But the innovative concept concerns the second model, which allows to catch the cumulative oil dispersion due to the fact of dealing not only with a unique geostatistical model, but with several equiprobable ones. This model allows to compute easily the expected dispersion of the cumulative oil production (around its mean value) due to the geostatistical modeling. Thus, a Monte-Carlo sampling which involves both models will provide cheeply a probabilistic distribution of the cumulative oil production which takes into account both the effect of "classical" uncertain parameters (in this case petrophysics) and the geostatistical spatial distribution of the facies. The figures 6, 7, 8 and 9 show the resulting probabilistic distribution of the cumulative oil production for the four years on the pilot. The blue solid curves represent the probable cumulative oil production obtained with the Joint Modeling method, that is while taking into account all kinds of uncertainties (classical and geostatistical ones).
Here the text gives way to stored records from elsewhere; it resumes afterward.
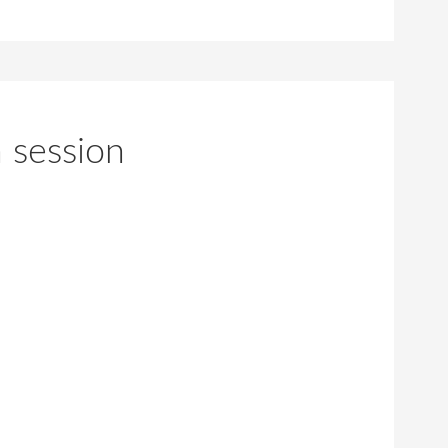
 session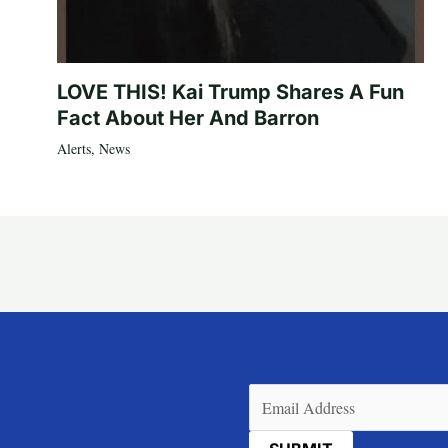
LOVE THIS! Kai Trump Shares A Fun
Fact About Her And Barron
Alerts
,
News
Email
(Required)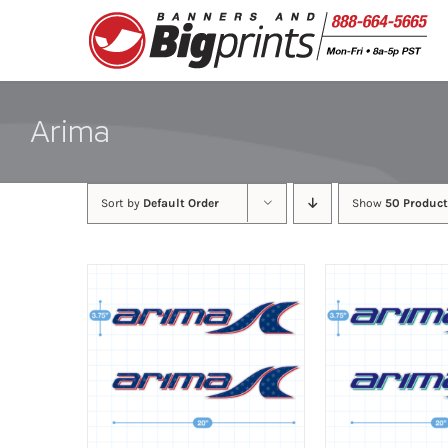
Skip
to
content
Arima
Sort by
Default Order
Show
50 Product
ADD TO CART
/
DETAILS
ADD TO CART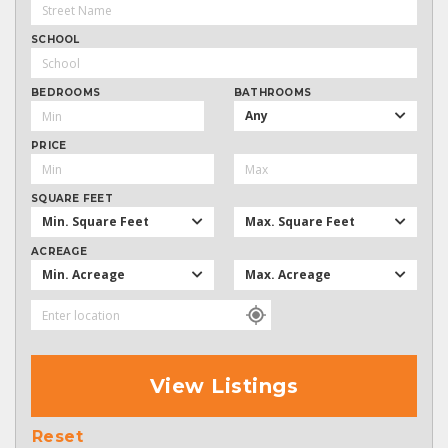
SCHOOL
BEDROOMS
BATHROOMS
Any
PRICE
SQUARE FEET
Min. Square Feet
Max. Square Feet
ACREAGE
Min. Acreage
Max. Acreage
View Listings
Reset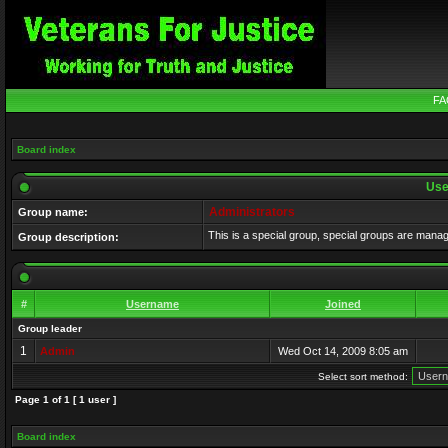
FA
Board index
Use
Administrators
Group name:
This is a special group, special groups are mana
Group description:
#
Username
Joined
Group leader
1
Admin
Wed Oct 14, 2009 8:05 am
Select sort method:
Page
1
of
1
[ 1 user ]
Board index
The figures show clearly that the quantification of the uncertainty on the geostatistical modeling can not be neglected since this uncertainty increases highly the range of variation of the cumulative oil production. For instance at 3 years, the cumulative oil production is expected to vary beetween: - [0.21 ; 0.27] million m3 in neglecting the geostatistical

context, - [0.18 ; 0.32] million m3 in taking into account the

geostatistical modeling.

It is obvious that taking a decision while neglecting geostatistical effects remains really risked and could re-open the question of the rentability of the project.
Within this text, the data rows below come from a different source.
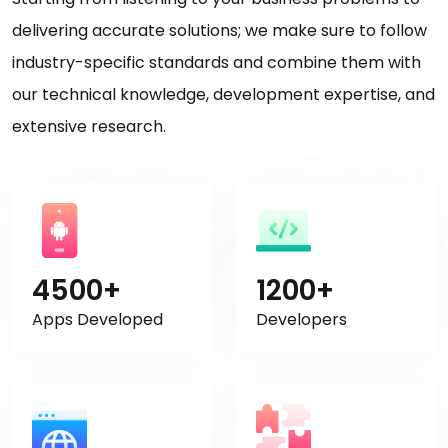
delivering accurate solutions; we make sure to follow
industry-specific standards and combine them with
our technical knowledge, development expertise, and
extensive research.
4500+
1200+
Apps Developed
Developers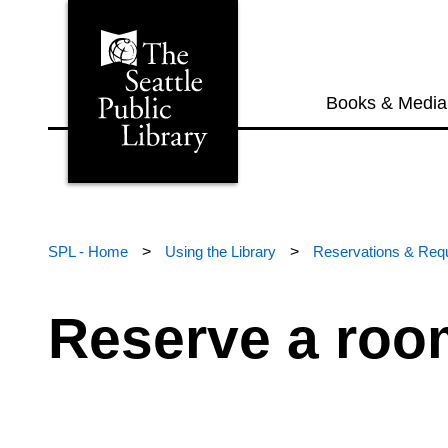
Books & Media
SPL - Home
>
Using the Library
>
Reservations & Req
Reserve a roo
If you’re looking for an affordable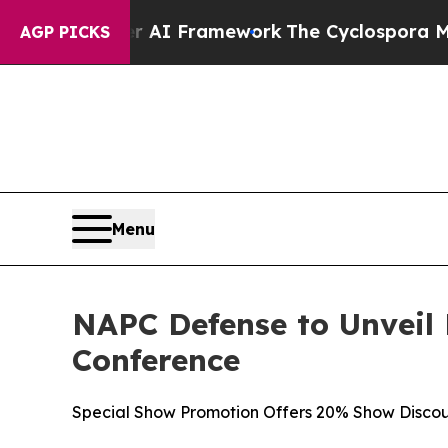
 AI Framework
The Cyclospora Mystery: How Hum
AGP PICKS
Menu
NAPC Defense to Unveil
Conference
Special Show Promotion Offers 20% Show Discou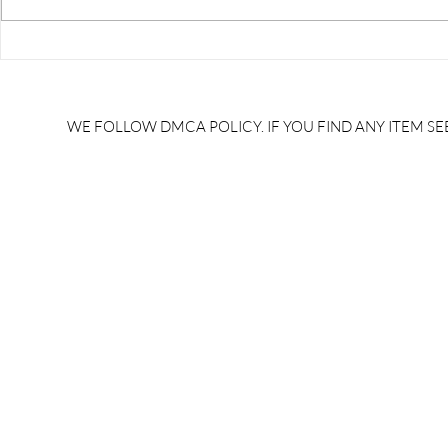
RRB JE HRA | rrb je salary
upsssc je sa
slip | rrb je salary in hand |
salary slip 
rrb je salary after 5 years |
after 5 year
rrb je salary 2024 | rrb je
salary per
WE FOLLOW DMCA POLICY. IF YOU FIND ANY ITEM SEE
salary increment per year |
UPSSSC JE |
rrb je salary structure |
slip PDF |
brandedbrainbharat.com
brandedbra
brandedbra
The figure 10 shows the variation intervals for the cumulative oil all over the 5 years of simulated production. The production forecasts are quite good, since at 3 years the expected cumulative oil is about 0.25 million m3 , which in comparison with the initial oil in place represents about 38 % of recovery.

As a conclusion to this first part of the study, it appears that a water-injection process leads to a satisfactory recovery coefficient, but an important risk remains, due to the uncertainty on both the petrophysical parameters and the geostatisical modeling. Indeed, for a recovery factor of 38% at 3 years, the uncertainty represents about 8%. This conclusion has motivated us to study the benefit of including dynamic data in order to reduce the uncertainties. A specific focus on the geostatistical model characterization was performed. Indeed, we planned to integrate interference test data to better characterize the spatial distribution of the facies model, and thus to reduce the variability due to the geostatistical modeling.

Interference Test Matching. The main objective of this phase of the study was to quantify the reduction of the geostatistical uncertainty obtained by constraining the model to dynamic data and the impact on the production. An interference test was performed on the pilot. The history of P5 comprises a period of constant production rate at 300 m3/day during 2 days, and a period of pressure buildup (zero rate) during 8 days. The four injection wells I6, I7, I10 and I11 were considered as observation wells. For numerical fluid flow simulations, the regular gridding was gradually refined locally until regular cells of 1 m were obtained around the producing well P5.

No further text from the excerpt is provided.